Goal of the exercise: Everything from the line containing "是正、その他個人情報の安全管理のために必要かつ適切な措置" through the end of the data below should be copied exactly, with no other lines.

----- Dataset content

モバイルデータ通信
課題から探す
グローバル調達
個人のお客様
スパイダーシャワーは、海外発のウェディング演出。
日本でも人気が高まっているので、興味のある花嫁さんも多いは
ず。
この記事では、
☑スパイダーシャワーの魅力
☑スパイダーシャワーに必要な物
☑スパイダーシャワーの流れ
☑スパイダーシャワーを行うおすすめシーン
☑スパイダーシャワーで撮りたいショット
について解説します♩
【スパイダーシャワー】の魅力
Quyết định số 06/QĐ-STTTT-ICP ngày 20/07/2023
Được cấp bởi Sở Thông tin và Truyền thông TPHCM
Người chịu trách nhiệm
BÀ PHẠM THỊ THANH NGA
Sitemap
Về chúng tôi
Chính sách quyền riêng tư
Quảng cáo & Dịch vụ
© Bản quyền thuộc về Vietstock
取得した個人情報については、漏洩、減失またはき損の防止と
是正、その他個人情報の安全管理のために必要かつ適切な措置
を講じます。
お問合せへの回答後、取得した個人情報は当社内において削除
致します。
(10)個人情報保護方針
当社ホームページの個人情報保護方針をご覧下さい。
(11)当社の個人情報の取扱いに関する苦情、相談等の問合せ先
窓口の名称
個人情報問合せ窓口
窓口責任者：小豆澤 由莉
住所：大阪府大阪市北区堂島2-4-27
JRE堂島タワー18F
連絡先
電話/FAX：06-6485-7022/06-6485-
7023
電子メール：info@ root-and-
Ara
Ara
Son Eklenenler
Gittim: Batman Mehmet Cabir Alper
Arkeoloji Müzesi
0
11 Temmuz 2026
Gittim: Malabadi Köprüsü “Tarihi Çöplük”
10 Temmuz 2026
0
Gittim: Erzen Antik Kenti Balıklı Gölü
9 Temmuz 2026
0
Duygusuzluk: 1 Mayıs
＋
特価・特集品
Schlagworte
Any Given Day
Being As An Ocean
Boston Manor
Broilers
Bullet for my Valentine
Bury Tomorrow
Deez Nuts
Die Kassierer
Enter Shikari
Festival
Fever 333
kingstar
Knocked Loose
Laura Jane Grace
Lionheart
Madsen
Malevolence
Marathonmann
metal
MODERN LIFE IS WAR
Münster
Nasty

----------

Problem solution:
是正、その他個人情報の安全管理のために必要かつ適切な措置
を講じます。
お問合せへの回答後、取得した個人情報は当社内において削除
致します。
(10)個人情報保護方針
当社ホームページの個人情報保護方針をご覧下さい。
(11)当社の個人情報の取扱いに関する苦情、相談等の問合せ先
窓口の名称
個人情報問合せ窓口
窓口責任者：小豆澤 由莉
住所：大阪府大阪市北区堂島2-4-27
JRE堂島タワー18F
連絡先
電話/FAX：06-6485-7022/06-6485-
7023
電子メール：info@ root-and-
Ara
Ara
Son Eklenenler
Gittim: Batman Mehmet Cabir Alper
Arkeoloji Müzesi
0
11 Temmuz 2026
Gittim: Malabadi Köprüsü “Tarihi Çöplük”
10 Temmuz 2026
0
Gittim: Erzen Antik Kenti Balıklı Gölü
9 Temmuz 2026
0
Duygusuzluk: 1 Mayıs
＋
特価・特集品
Schlagworte
Any Given Day
Being As An Ocean
Boston Manor
Broilers
Bullet for my Valentine
Bury Tomorrow
Deez Nuts
Die Kassierer
Enter Shikari
Festival
Fever 333
kingstar
Knocked Loose
Laura Jane Grace
Lionheart
Madsen
Malevolence
Marathonmann
metal
MODERN LIFE IS WAR
Münster
Nasty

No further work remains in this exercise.